Methods and results: Female mice with 2 loxP sites flanking exon 2 of the PRR gene (floxed alleles, PRRfl/fl) were bred with aP2-Cre or with Adi-Cre male mice. Since PRR is located in the X chromosome, the male mice generated from the breeding were homozygotes for the deletion (PRRaP2 and PRRAdi). From the breeding, 5 PRRfl/fl, 2 PRRaP2 and 5 PRRAdi male mice were generated suggesting that the deletion of PRR in adipocyte was not lethal. Mice were fed on chow diet during 20 weeks. The body weight, the fat, lean mass and the blood pressure were quantified. Preliminary data suggest that the body weights (BW) were slightly decreased in PRRaP2 and PRRAdi compared to PRRfl/fl (PRRfl/fl: 29±1g; PRRaP2: 25±5g; PRRAdi: 28±1g). The slight reduction in BW was attributed to a reduction in fat mass (PRRfl/fl: 4.8±0.9g; PRRaP2: 3.8±1.8g; PRRAdi: 1.9±0.4g). Blood pressure was measured by plethysmography and by radiotelemetry. Preliminary data demonstrated that under physiological conditions, the SBP was not changed in PRRaP2 male mice compared to PRRfl/fl mice (plethysmography: PRRfl/fl: 108±1 mmHg; PRRaP2: 99±7 mmHg; radiotelemetry: PRRfl/fl: 129±2 mmHg; PRRaP2: 128±6 mmHg). The SBP of PRRAdi is currently under investigation.

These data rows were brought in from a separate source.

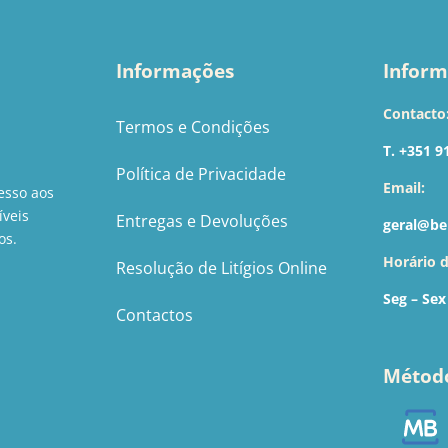
Informações
Inform
Contacto
Termos e Condições
T. +351 9
Política de Privacidade
Email:
esso aos
íveis
Entregas e Devoluções
geral@be
os.
Horário 
Resolução de Litígios Online
Seg – Sex
Contactos
Métod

Conclusions: These results demonstrate the viability of mice with specific adipocyte deficiency of PRR. Future studies will define the effects of adipocyte PRR deficiency on obesity-induced hypertension.
Author Disclosures: F.B. Yiannikouris: None. G. Nguyen: None.
- © 2014 by American Heart Association, Inc.